Heh. Pythagoras would be proud.


----------



## kenpo tiger (Sep 16, 2004)

Peach,

I'd like to thank you for posting the links, which I will investigate when I have a little more time to read. I appreciate your going to the trouble of starting this thread and researching it at my instigation -- ! And ----- You've already gotten Robertson involved... how was the desert, Sir Laurence? Plus Mr.Mike has surfaced. Nothing like having the Bah-Humbug! boys involved.

I'm often amazed by some of the folk in this forum. The breadth of knowledge and curiousity is incredible.

And of course, there's no divergence of opinion around here... But that's what makes it a good place to learn about things.


----------



## heretic888 (Sep 16, 2004)

*raises eyebrow* Hrrmmm.


----------



## OULobo (Sep 16, 2004)

rmcrobertson said:
			
		

> the followers of the B'ab have to date stoned nobody, started no Crusades.



Give them time. I'm sure they will come around.


----------



## PeachMonkey (Sep 16, 2004)

Thanks for the kind words, Kenpo Tiger.


----------



## heretic888 (Sep 16, 2004)

> Give them time. I'm sure they will come around.



Meh. Wouldn't count on it.

I'd rank the Baha'is starting a holy war right up there with the Quakers endorsing slavery or the Buddhists consigning everyone that disagrees with them to hellfire.

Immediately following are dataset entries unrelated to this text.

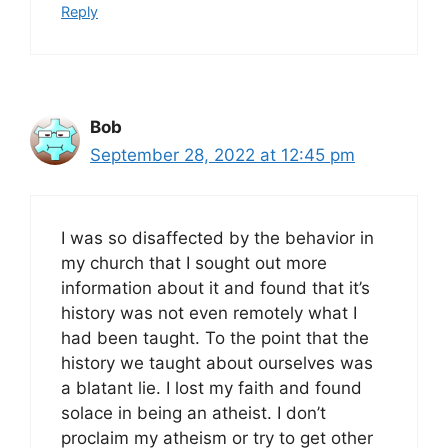
Reply
Bob
September 28, 2022 at 12:45 pm
I was so disaffected by the behavior in
my church that I sought out more
information about it and found that it’s
history was not even remotely what I
had been taught. To the point that the
history we taught about ourselves was
a blatant lie. I lost my faith and found
solace in being an atheist. I don’t
proclaim my atheism or try to get other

As odd as it may seem, some religions actually have very admirable track records...


----------



## kenpo tiger (Sep 16, 2004)

heretic888 said:
			
		

> Meh. Wouldn't count on it.
> 
> I'd rank the Baha'is starting a holy war right up there with the Quakers endorsing slavery or the Buddhists consigning everyone that disagrees with them to hellfire.
> 
> As odd as it may seem, some religions actually have very admirable track records...


What a refreshing notion.  A people who believe the way they do and don't feel that the rest of the world should join them.


----------



## Flatlander (Sep 16, 2004)

kenpo tiger said:
			
		

> What a refreshing notion. A people who believe the way they do and don't feel that the rest of the world should join them.


I think they do, KT, they just want people to come on their own.  Grow organically, as it were.  I could be wrong, though.


----------



## heretic888 (Sep 17, 2004)

Yes, flatlander, that's the basic Buddhist approach to the "problem" also: don't force it down people's throats, let them grow into it of their own volition.


----------



## RandomPhantom700 (Sep 17, 2004)

kenpo tiger said:
			
		

> What a refreshing notion. A people who believe the way they do and don't feel that the rest of the world should join them.


Of course they feel that the rest of the world would join them, otherwise those wouldn't be their beliefs.  They just don't believe in trying to force others to join them.


----------



## MisterMike (Sep 17, 2004)

RandomPhantom700 said:
			
		

> Of course they feel that the rest of the world would join them, otherwise those wouldn't be their beliefs.  They just don't believe in trying to force others to join them.



No religion uses "force" in it's doctrine. It's the members, or the government. So we can't say nobody from the Ba'hai will not try to force others to join.


----------



## RandomPhantom700 (Sep 17, 2004)

MisterMike said:
			
		

> No religion uses "force" in it's doctrine. It's the members, or the government. So we can't say nobody from the Ba'hai will not try to force others to join.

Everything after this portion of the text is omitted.